Duell Eric J, Bracci Paige M, Moore Jason H, Burk Robert D, Kelsey Karl T, Holly Elizabeth A
International Agency for Research Cancer, 150 Cours Albert Thomas, 69008 Lyon, France.
Cancer Epidemiol Biomarkers Prev. 2008 Jun;17(6):1470-9. doi: 10.1158/1055-9965.EPI-07-2797.
Data mining and data reduction methods to detect interactions in epidemiologic data are being developed and tested. In these analyses, multifactor dimensionality reduction, focused interaction testing framework, and traditional logistic regression models were used to identify potential interactions with up to three factors. These techniques were used in a population-based case-control study of pancreatic cancer from the San Francisco Bay Area (308 cases, 964 controls). From 7 biochemical pathways, along with tobacco smoking, 26 polymorphisms in 20 genes were included in these analyses. Combinations of genetic markers and cigarette smoking were identified as potential risk factors for pancreatic cancer, including genes in base excision repair (OGG1), nucleotide excision repair (XPD, XPA, XPC), and double-strand break repair (XRCC3). XPD.751, XPD.312, and cigarette smoking were the best single-factor predictors of pancreatic cancer risk, whereas XRCC3.241smoking and OGG1.326XPC.PAT were the best two-factor predictors. There was some evidence for a three-factor combination of OGG1.326XPD.751smoking, but the covariate-adjusted relative-risk estimates lacked precision. Multifactor dimensionality reduction and focused interaction testing framework showed little concordance, whereas logistic regression allowed for covariate adjustment and model confirmation. Our data suggest that multiple common alleles from DNA repair pathways in combination with cigarette smoking may increase the risk for pancreatic cancer, and that multiple approaches to data screening and analysis are necessary to identify potentially new risk factor combinations.
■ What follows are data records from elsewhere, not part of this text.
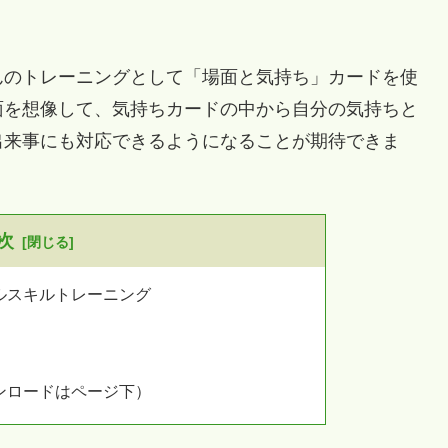
のトレーニングとして「場面と気持ち」カードを使
面を想像して、気持ちカードの中から自分の気持ちと
出来事にも対応できるようになることが期待できま
次
ルスキルトレーニング
ンロードはページ下）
用于检测流行病学数据中相互作用的数据挖掘和数据缩减方法正在被开发和测试。在这些分析中,多因素降维、聚焦相互作用测试框架和传统逻辑回归模型被用于识别多达三个因素的潜在相互作用。这些技术被用于一项基于旧金山湾区胰腺癌的人群病例对照研究(308例病例,964例对照)。在这些分析中,从7条生化途径以及吸烟情况中,纳入了20个基因中的26个多态性。基因标记与吸烟的组合被确定为胰腺癌的潜在危险因素,包括碱基切除修复(OGG1)、核苷酸切除修复(XPD、XPA、XPC)和双链断裂修复(XRCC3)中的基因。XPD.751、XPD.312和吸烟是胰腺癌风险的最佳单因素预测指标,而XRCC3.241吸烟和OGG1.326XPC.PAT是最佳双因素预测指标。有一些证据支持OGG1.326XPD.751吸烟的三因素组合,但经协变量调整的相对风险估计缺乏精度。多因素降维和聚焦相互作用测试框架显示出的一致性很小,而逻辑回归允许进行协变量调整和模型确认。我们的数据表明,DNA修复途径中的多个常见等位基因与吸烟相结合可能会增加患胰腺癌的风险,并且需要多种数据筛选和分析方法来识别潜在的新危险因素组合。